One of the world's most prolific generators of spam has received a taste of his own medicine.
Alan Ralsky, described by London-based spam trackers Spamhaus as last year's top sender of junk mail, has complained of harassment after internet users signed him up to a deluge of unsolicited mail from all over the world.
He gave an interview to Mike Wendland, technical columnist for the Detroit Free Press, as he moved into his new $740,000 home and proclaimed that he would never stop spamming.
After the item was picked up by techy news website Slashdot, readers began signing up Ralsky for physical junk mail promotions and he has been swamped by brochures, catalogues and trial offer items.

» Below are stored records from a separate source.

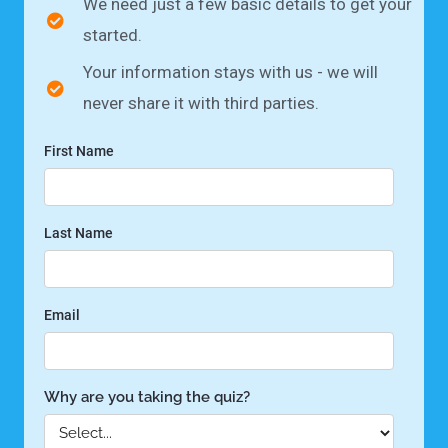
We need just a few basic details to get your
started.
Your information stays with us - we will
never share it with third parties.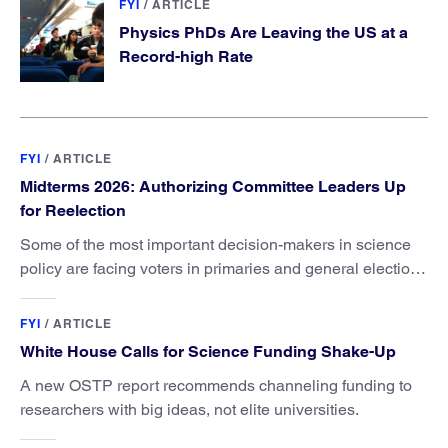
FYI
/
ARTICLE
Physics PhDs Are Leaving the US at a
Record-high Rate
FYI
/
ARTICLE
Midterms 2026: Authorizing Committee Leaders Up
for Reelection
Some of the most important decision-makers in science
policy are facing voters in primaries and general elections
this year.
FYI
/
ARTICLE
White House Calls for Science Funding Shake-Up
A new OSTP report recommends channeling funding to
researchers with big ideas, not elite universities.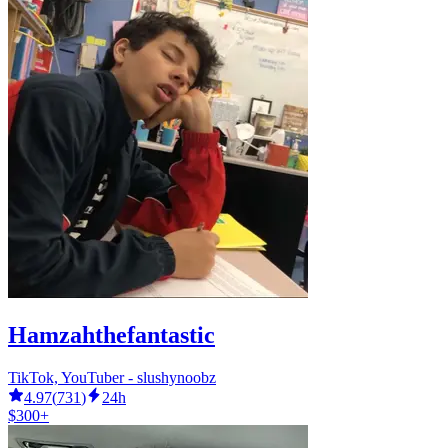
Hamzahthefantastic
TikTok, YouTuber - slushynoobz
4.97
(
731
)
24h
$300+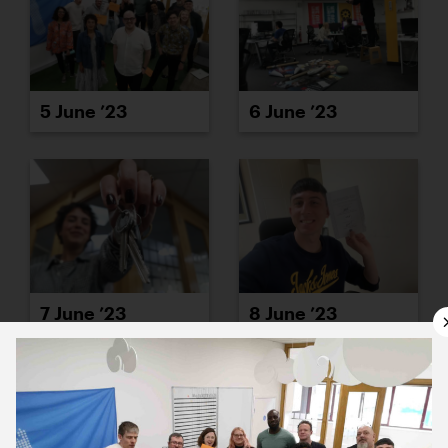
5 June ’23
6 June ’23
7 June ’23
8 June ’23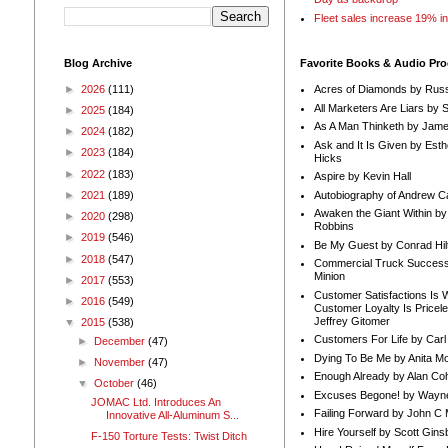
Fleet sales increase 19% i
Blog Archive
Favorite Books & Audio Pr
►
2026
(111)
Acres of Diamonds by Russ
All Marketers Are Liars by 
►
2025
(184)
As A Man Thinketh by Jame
►
2024
(182)
Ask and It Is Given by Esth
►
2023
(184)
Hicks
►
2022
(183)
Aspire by Kevin Hall
Autobiography of Andrew C
►
2021
(189)
Awaken the Giant Within by
►
2020
(298)
Robbins
►
2019
(546)
Be My Guest by Conrad Hil
►
2018
(547)
Commercial Truck Success
Minion
►
2017
(553)
Customer Satisfactions Is 
►
2016
(549)
Customer Loyalty Is Pricel
Jeffrey Gitomer
▼
2015
(538)
Customers For Life by Carl
►
December
(47)
Dying To Be Me by Anita Mor
►
November
(47)
Enough Already by Alan Co
▼
October
(46)
Excuses Begone! by Wayn
JOMAC Ltd. Introduces An
Failing Forward by John C 
Innovative All-Aluminum S...
Hire Yourself by Scott Gins
F-150 Torture Tests: Twist Ditch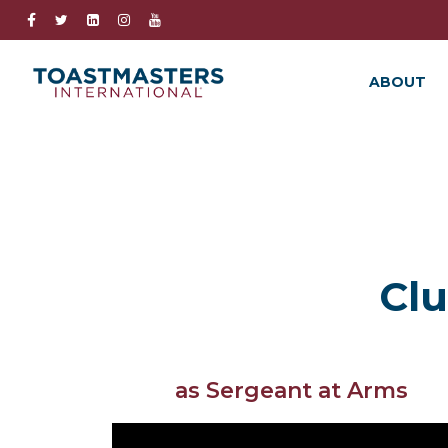
ABOUT
Clu
as Sergeant at Arms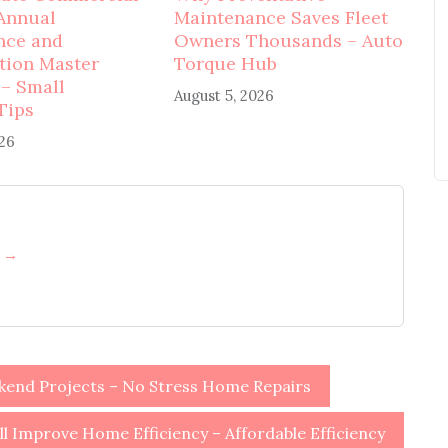
Annual
Maintenance Saves Fleet
nce and
Owners Thousands – Auto
tion Master
Torque Hub
 – Small
August 5, 2026
Tips
026
h →
end Projects – No Stress Home Repairs
Improve Home Efficiency – Affordable Efficiency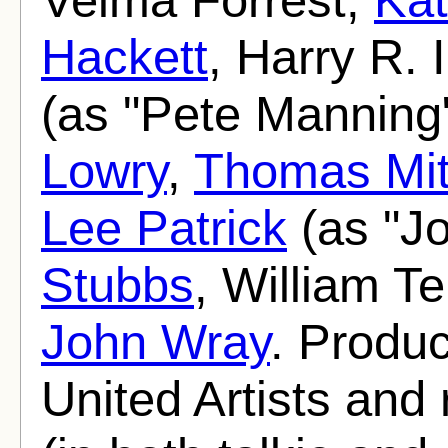
Hackett
, Harry R. 
(as "Pete Manning
Lowry
,
Thomas Mit
Lee Patrick
(as "J
Stubbs
, William T
John Wray
. Produ
United Artists and 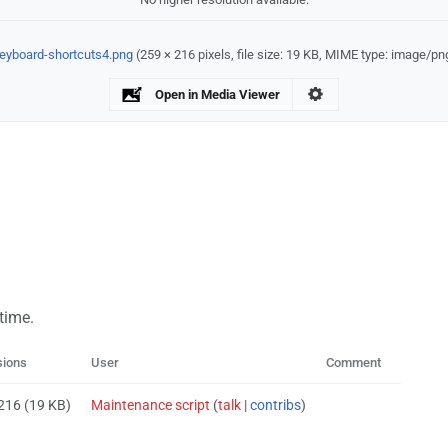
eyboard-shortcuts4.png
‎
(259 × 216 pixels, file size: 19 KB, MIME type:
image/pn
Open in Media Viewer
 time.
sions
User
Comment
 216
(19 KB)
Maintenance script
(
talk
|
contribs
)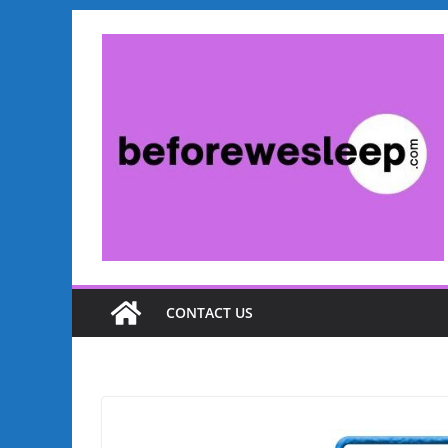
Skip
to
content
CONTACT US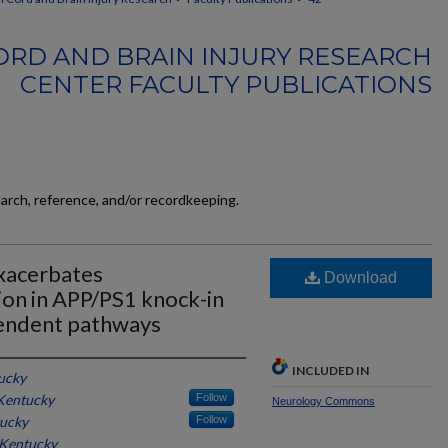
ORD AND BRAIN INJURY RESEARCH
CENTER FACULTY PUBLICATIONS
earch, reference, and/or recordkeeping.
exacerbates
Download
ion in APP/PS1 knock-in
endent pathways
INCLUDED IN
tucky
 Kentucky
Follow
Neurology Commons
tucky
Follow
 Kentucky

"We're delighted it's happened, although we don't condone it in any way," said Steve Linford, director of Spamhaus.
"Out of a worldwide total of 150 spammers, almost all of whom are American, Ralsky is in the top five, probably sending [between] 20 and 40 million pieces of spam a day."
Ralsky was sued by Verizon in the US after the company alleged that he shut down its network twice in 2000 with the sheer volume of spam he was pumping out.
Verizon claimed damages of $37m but settled in October for an undisclosed sum and a lifetime ban from its networks.
Anti-spam technology company Brightmail said that 40 per cent of all emails sent in November were unsolicited, up from just eight per cent in the same period last year.